We are one year from the next general election and two local races are shaping up to be re-matches from 2022.
The 47th Assembly District and the 41st Congressional District races will again be expensive, hard-fought races in 2024
In the 41st congressional district race, Incumbent Republican Ken Calvert will once again face Democratic challenger Will Rollins.
In 2022, Calvert claimed victory by just over 11,000 votes.
Rollins is expecting higher turnout in a presidential election year will help him make up the difference.
"We're expecting another 120,000 people to vote in 2024 and what I've got to do is keep winning independent voters like we did in the midterms," Rollins said.
The district covers a big chunk of the valley with the meat of it being in Western
Riverside County, traditionally Calvert's turf.
He also thinks higher turnout will help him.
"We had an exceptionally low turnout there in the last election. So obviously, the presidential usually will increase that significantly, so i feel pretty good about that," Calvert said.
Both sides will have millions to take their message to voters.
At the end of September, Rollins had nearly $1.5 million cash on hand.
"I think at the end of the day, we're gonna have the resources we need to flip the seat because real human beings are powering this campaign," Rollins said.
Calvert has the edge right now when it comes to cash on hand.
"We have over $2 million dollars in our campaign account, so we're feeling good about our fundraising capability," Calvert said.
The first showdown in 2022 did not include a debate, something Rollins wants.
Calvert won't commit to doing one now, saying he'll make that decision closer to the election.
A re-match is also shaping up in the 47th assembly district.
Republican Greg Wallis won this race by just 85 votes last year over Democrat Christy Holstege.
Last time, the race featured a number of ads, including one that may have backfired on Holstege, by helping Wallis build his name ID, "Wishy Washy Wallis."
"I thank that you know we always try to focus on me as the candidate, what I've delivered and positive, forward, you know facing campaigns," Holstege said about the ad and whether it may have helped voters remember the Wallis name.
Wallis said, "I mean, I don't want to speculate on that, but I will tell you that is the name of my fantasy football team."
Both candidates are expecting another very tight race.
"I expect this to be a top race for both parties. It was last time and it will be again," Holstege said.
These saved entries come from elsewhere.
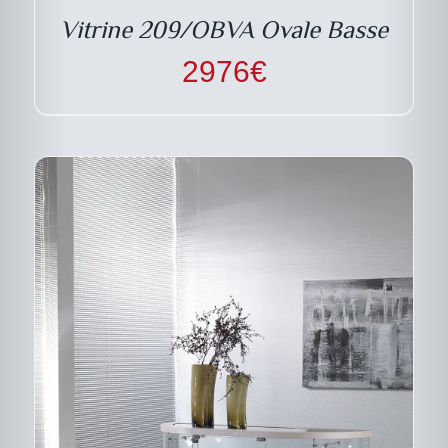
PEUVENT
Vitrine 209/OBVA Ovale Basse
ÊTRE
CHOISIES
2976
€
SUR
LA
PAGE
DU
PRODUIT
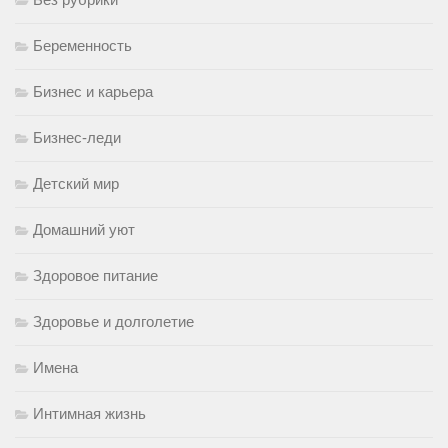
Беременность
Бизнес и карьера
Бизнес-леди
Детский мир
Домашний уют
Здоровое питание
Здоровье и долголетие
Имена
Интимная жизнь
"This is going to be ground zero, given the competitive assembly seat, state senate seat and congressional race. So you know, my family gets to look forward to see me on TV more, I guess," Wallis said.
As of the last filing, Holstege held a slim lead with $322 thousand dollars raised this year, to Wallis's $307 thousand dollars.
Both believe higher turnout in the presidential election year should help them.
"I won Riverside County by 8 points and so we expect to continue to win Riverside County by an even larger margin," Holstege said.
"You look at historical turnout and really the main difference is you're going to see a larger share of independent voters," Wallis said.
The race was so close in 2022, it wasn't called until December 7th.
Holstege had gone to Sacramento for orientation because she was ahead in the counting when that was held.